The study population was predominantly middle-aged and men. Authors noted that German patients were near the threshold for obesity, whereas US patients were classified as obese. Overall, approximately half of patients demonstrated clinically significant objective EDS, with similar rates at each site. In contrast, about one-third of patients reported subjective EDS, with a lower prevalence in Germany (27.6%) compared with the US (42.1%). Furthermore, the mean FSS scores were approximately 4 across the overall population and at each site, with at least half of patients at each site experiencing clinically significant fatigue.

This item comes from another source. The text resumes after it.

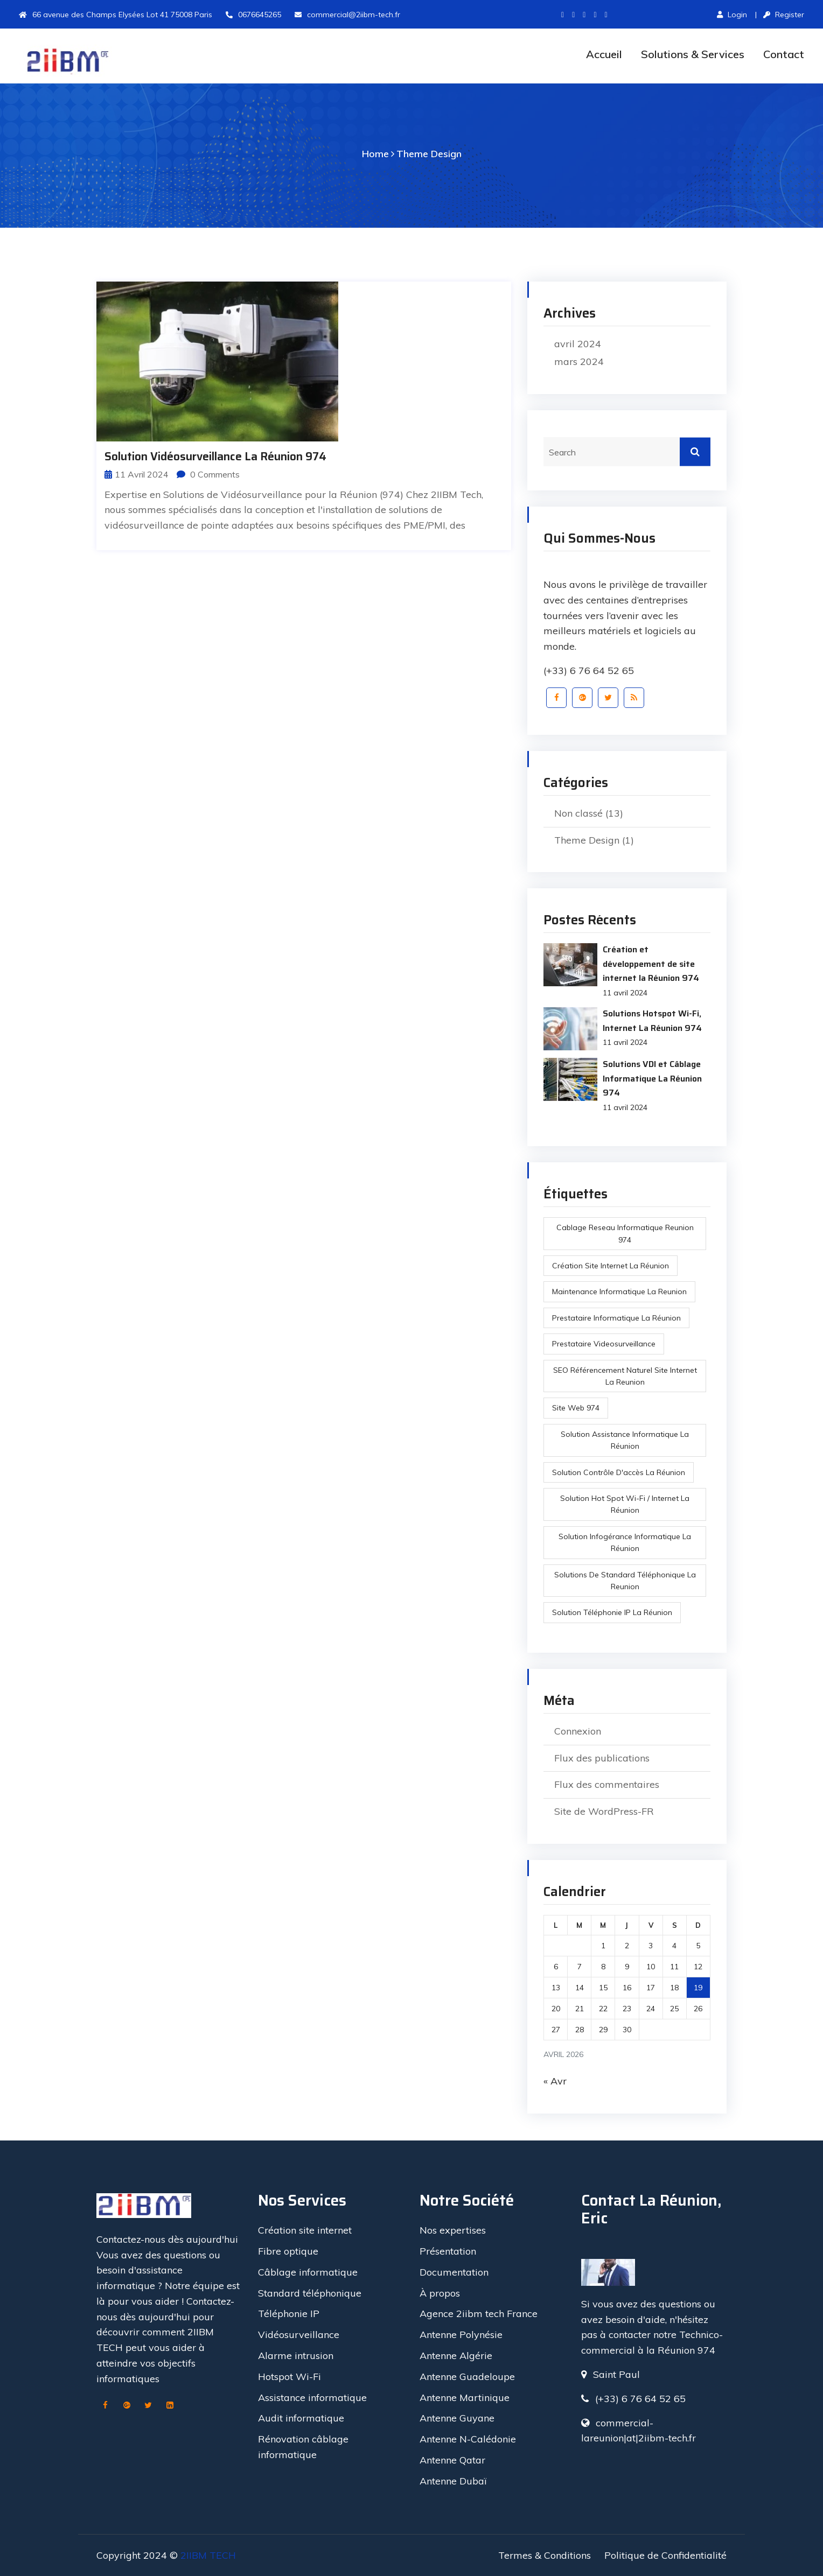  I want to click on Antenne Polynésie, so click(461, 2334).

All told, a limitation of the current study is its design as a clinical series, with inclusion based solely on the availability of the ESS, FSS, and MSLT and minimal additional restrictions. Researchers reported that the study also lacked an objective measure of fatigue, as no widely accepted objective assessment exists. Although the FSS has demonstrated acceptable validity and reproducibility in other conditions, authors noted that its performance has not been specifically evaluated in patients with obstructive sleep apnea.

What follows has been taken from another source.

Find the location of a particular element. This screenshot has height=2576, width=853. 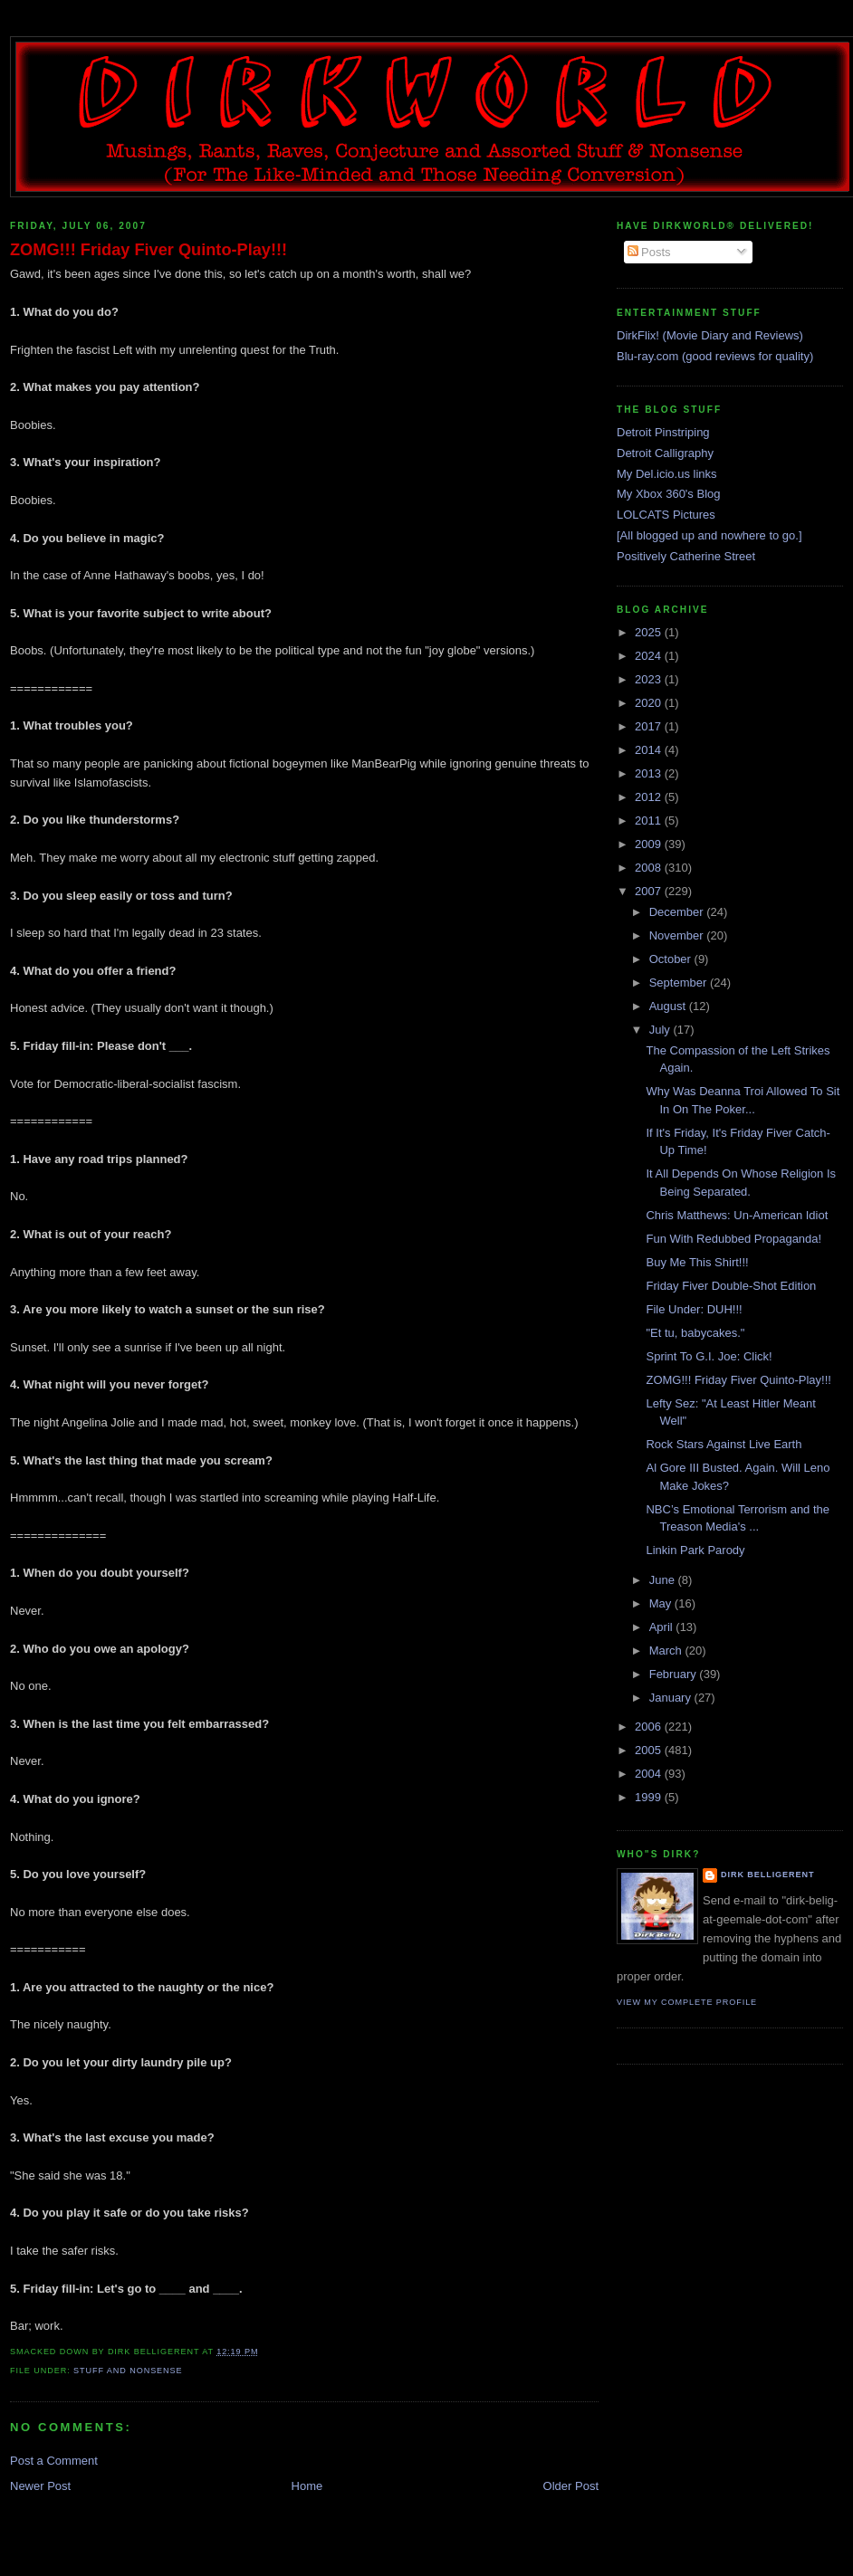 2020 is located at coordinates (650, 703).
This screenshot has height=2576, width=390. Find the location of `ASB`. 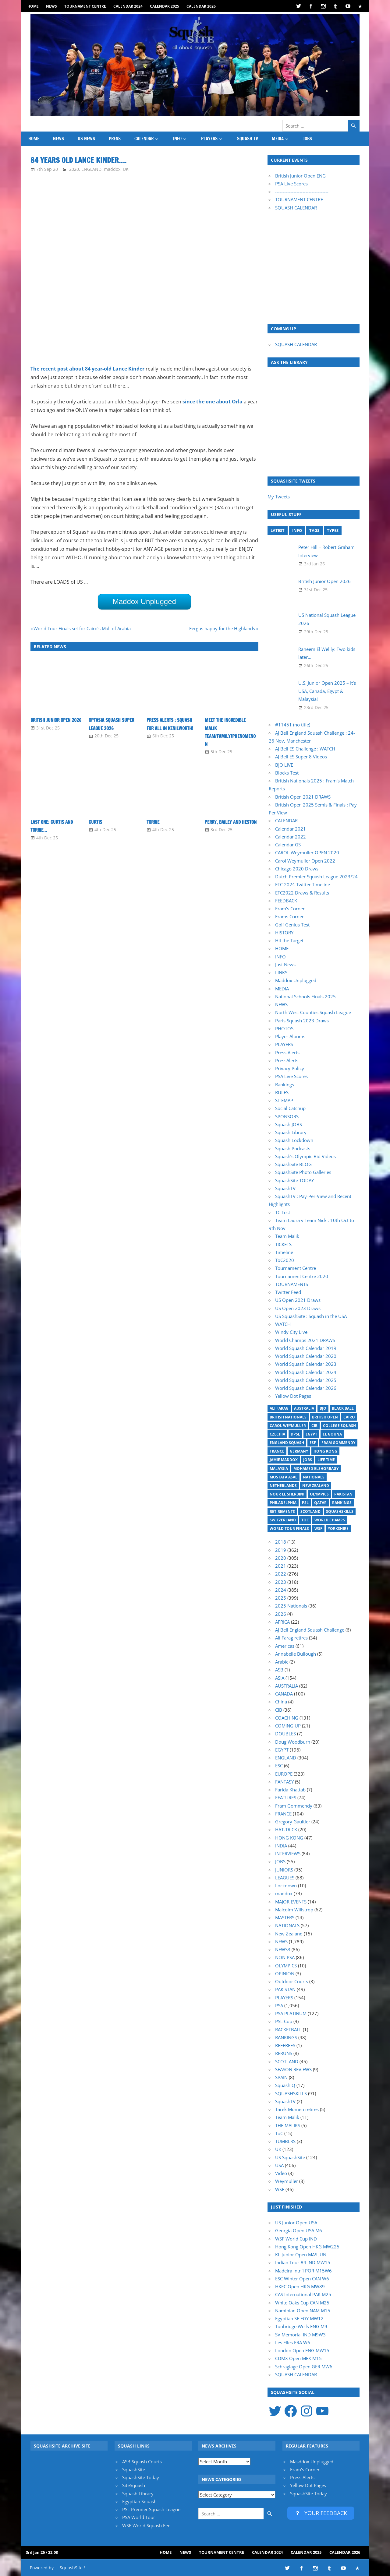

“One proposed explanation for CPAP therapy decreasing both fatigue and EDS among patients with OSA without decreasing sleep fragmentation being the sole mechanism is that sleep-disordered breathing generates a form of biologic stress in the brain, producing fatigue independently of sleepiness. In previous work, we have suggested that fatigue in OSA results from this biologically generated neural stress triggered by apneas, hypopneas, and even milder inspiratory airflow limitation. In contrast, sleep fragmentation arising from arousals associated with apneas and hypopneas produces sleepiness through a separate mechanism.”